Poster Presentation 40th Annual Lorne Genome Conference 2019

SquiggleKit: A toolkit for manipulating nanopore signal data (#152)

James M Ferguson 1 , Shaun Carswell 1 , Hasindu Gamaarachchi 1 , Kirston Barton 1 , Martin A Smith 1
  1. Garvan Institute of Medical Research, Darlinghurst, NSW, Australia

Oxford Nanopore Technology has brought real-time single molecule long-read sequencing to the forefront of research. Many advancements in this technology have been in the signal analysis space, however using ‘squiggle’ data remains a challenge, both for use with existing tools, and for developing new ones. Here, we present our expanding toolkit for manipulating nanopore signal data, including software to manage fast5 files (fast5_fetcher) and interrogate signal data (sigtools). Fast5_fetcher decreases file handling time by optimising the extraction of individual reads from collections of fast5 files, which significantly accelerates signal data analysis pipelines, such as Nanopolish.

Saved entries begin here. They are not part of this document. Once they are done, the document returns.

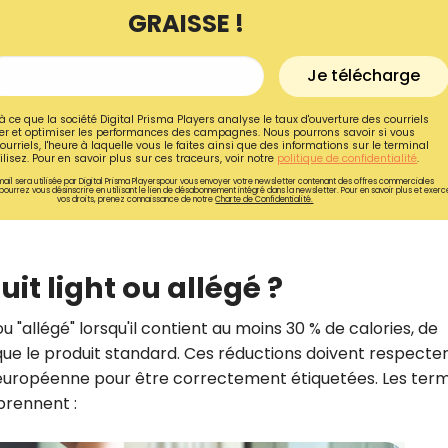
GRAISSE !
Je télécharge
à ce que la société Digital Prisma Players analyse le taux d'ouverture des courriels
r et optimiser les performances des campagnes. Nous pourrons savoir si vous
ourriels, l'heure à laquelle vous le faites ainsi que des informations sur le terminal
lisez. Pour en savoir plus sur ces traceurs, voir notre
politique de confidentialité
.
ail sera utilisée par Digital Prisma Playerspour vous envoyer votre newsletter contenant des offres commerciales
pourrez vous désinscrire en utilisant le lien de désabonnement intégré dans la newsletter. Pour en savoir plus et exerc
vos droits, prenez connaissance de notre
Charte de Confidentialité.
it light ou allégé ?
Recevez gratuitemen
 "allégé" lorsqu'il contient au moins 30 % de calories, de
ue le produit standard. Ces réductions doivent respecter
recettes inédites de
 européenne pour être correctement étiquetées. Les ter
!
prennent :
Ainsi que la newsletter promotio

Furthermore, our Sigtools  toolkit facilitates the interrogation of raw signal data, such as homopolymer and various barcode detection methods, including thousands of single-cells. All methods have been designed to favour speed and ease of use to fall in line with the real-time and portable nature of the technology. We anticipate that these tools will facilitate the development of machine learning algorithms predicated on nanopore sequencing data.